Filter the listing down to the lines containing the word "Brightness".
■ ■ ■ ■ ■ ■ ■
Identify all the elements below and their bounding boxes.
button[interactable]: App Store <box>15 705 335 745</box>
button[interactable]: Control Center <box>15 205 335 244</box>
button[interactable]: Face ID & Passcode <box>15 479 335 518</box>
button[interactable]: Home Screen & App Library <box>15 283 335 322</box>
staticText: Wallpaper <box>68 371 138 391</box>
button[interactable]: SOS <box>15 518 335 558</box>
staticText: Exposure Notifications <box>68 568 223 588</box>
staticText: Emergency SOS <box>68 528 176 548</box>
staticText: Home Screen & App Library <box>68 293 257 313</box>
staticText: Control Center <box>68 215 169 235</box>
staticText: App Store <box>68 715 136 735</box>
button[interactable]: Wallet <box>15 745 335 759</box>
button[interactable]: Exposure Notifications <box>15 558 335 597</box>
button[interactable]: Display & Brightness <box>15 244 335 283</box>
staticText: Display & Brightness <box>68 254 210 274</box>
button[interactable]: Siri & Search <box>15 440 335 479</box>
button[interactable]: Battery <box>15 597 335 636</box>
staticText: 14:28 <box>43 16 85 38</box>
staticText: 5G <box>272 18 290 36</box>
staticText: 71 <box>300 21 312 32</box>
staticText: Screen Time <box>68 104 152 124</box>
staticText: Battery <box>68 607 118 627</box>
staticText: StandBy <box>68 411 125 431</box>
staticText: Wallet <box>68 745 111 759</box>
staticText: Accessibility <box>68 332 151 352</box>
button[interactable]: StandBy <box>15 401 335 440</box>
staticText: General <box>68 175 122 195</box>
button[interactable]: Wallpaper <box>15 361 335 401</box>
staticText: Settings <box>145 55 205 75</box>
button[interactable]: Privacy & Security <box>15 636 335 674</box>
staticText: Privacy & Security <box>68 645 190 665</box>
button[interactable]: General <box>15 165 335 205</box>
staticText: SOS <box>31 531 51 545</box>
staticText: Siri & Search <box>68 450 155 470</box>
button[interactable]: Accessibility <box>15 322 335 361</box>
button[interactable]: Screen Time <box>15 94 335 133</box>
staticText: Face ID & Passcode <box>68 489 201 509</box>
■ ■ ■ ■ ■ ■ ■
EXERCISE ANSWER:
button[interactable]: Display & Brightness <box>15 244 335 283</box>
staticText: Display & Brightness <box>68 254 210 274</box>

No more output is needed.